Next week, on Thursday 30 August at 1.00pm, Dr Anouk Busset of the University of Glasgow’s archaeology department will be giving a talk at Govan Old Parish Church. This is an event I would very much like to get to but unfortunately can’t make it. Those lucky enough to attend will hear Anouk speak on the following topic:

The Early Christian landscape of Glen Lyon: investigating sacred movement in the Early Middle Ages

Glen Lyon is a place I’ve visited a few times. It’s a scenic gem – a long valley in the Highlands with picturesque views of the surrounding hills. It’s also an area rich in history and archaeology. Cairns, stone circles and standing stones bear witness to the glen-dwellers of prehistory. Those same folk probably held sacred the majestic old yew of Fortingall at the eastern end of the glen, a tree that is still alive thousands of years later.

Fortingall Yew

The Fortingall Yew in the early 1800s.

Christianity eventually supplanted the local pagan religion, bringing a new package of beliefs and rituals. At Fortingall, the village church has long been assumed to occupy the site of an ancient predecessor, perhaps a monastery founded by missionaries from Iona. Fragments of finely carved Pictish cross-slabs are displayed in the present building while other, simpler Early Christian monuments can be seen outside. In September 2017, to widespread dismay, a Celtic hand-bell dating from the seventh or eighth century was stolen from a niche inside the church.
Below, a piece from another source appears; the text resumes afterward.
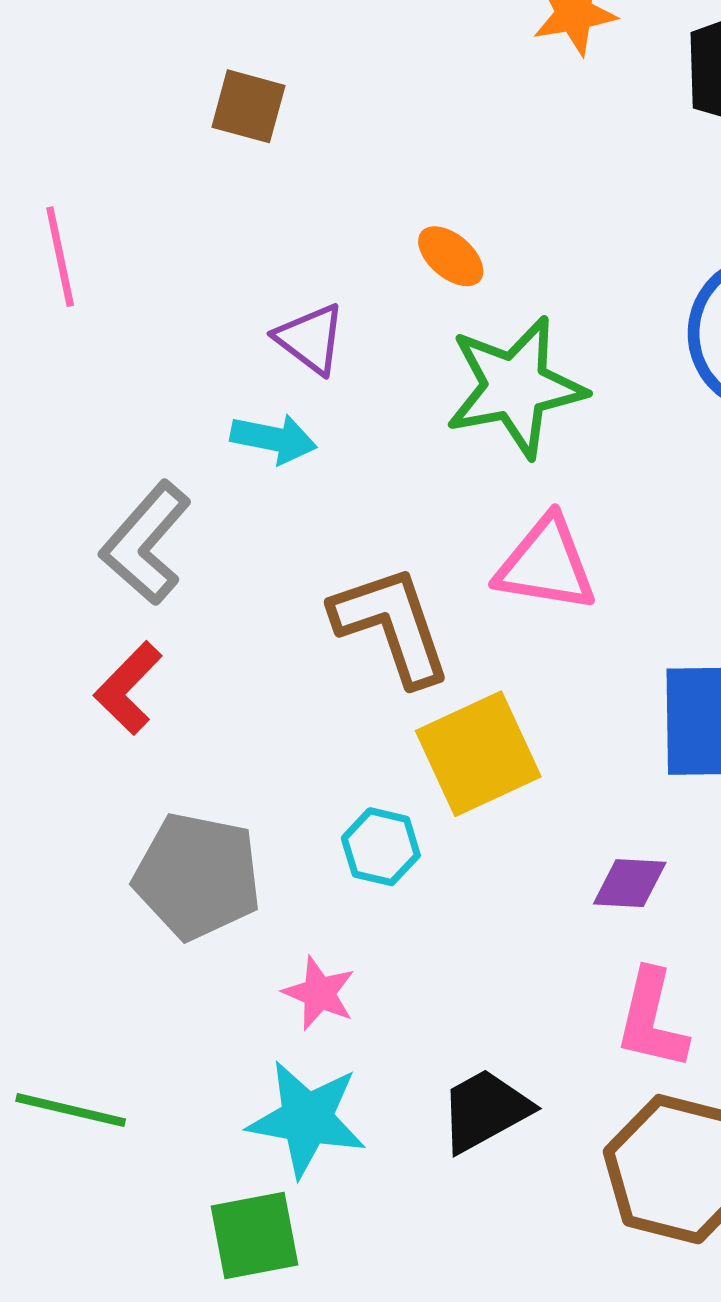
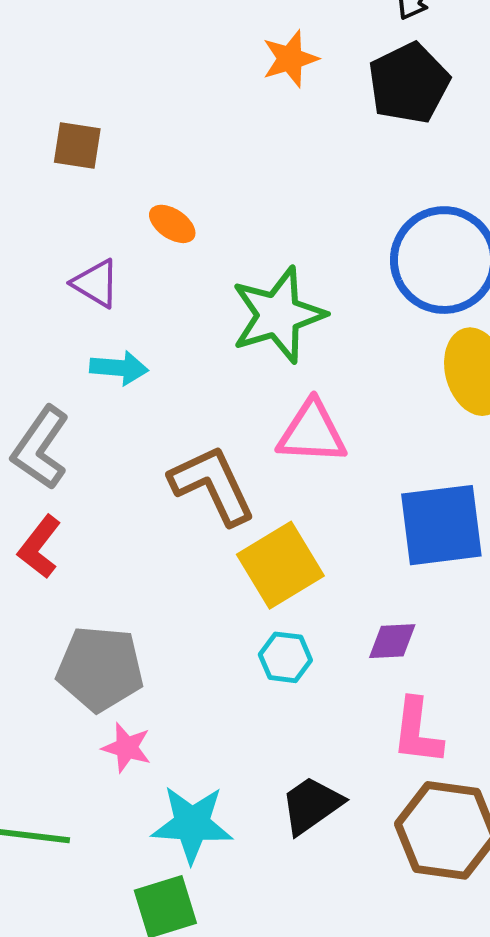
orange ellipse: (451, 256) -> (172, 224), moved
purple triangle: (310, 339) -> (96, 283), moved
cyan hexagon: (381, 847) -> (285, 657), moved
pink star: (319, 993) -> (127, 748), moved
Further along Glen Lyon, a standing stone known as St Adamnan’s Cross bears the name of the famous abbot of Iona who died in 704. According to local tradition, Adamnan (Adomnán) undertook missionary work among the glen’s pagan inhabitants and performed a miracle that the monolith supposedly commemorates.

Anouk Busset gained her PhD from the University of Glasgow in 2017 and is one of the new generation of up-and-coming archaeologists whose work is making a difference to our understanding of Scotland’s early medieval past. This year she was part of a team undertaking a project in Glen Lyon, hence the theme of next week’s event at Govan Old. Her talk is sure to be enthralling, and I recommend it to any Senchus readers who want to know more about the Early Christian archaeology of the Highlands. It’s free to all, with no need to book a seat in advance (and with free refreshments too).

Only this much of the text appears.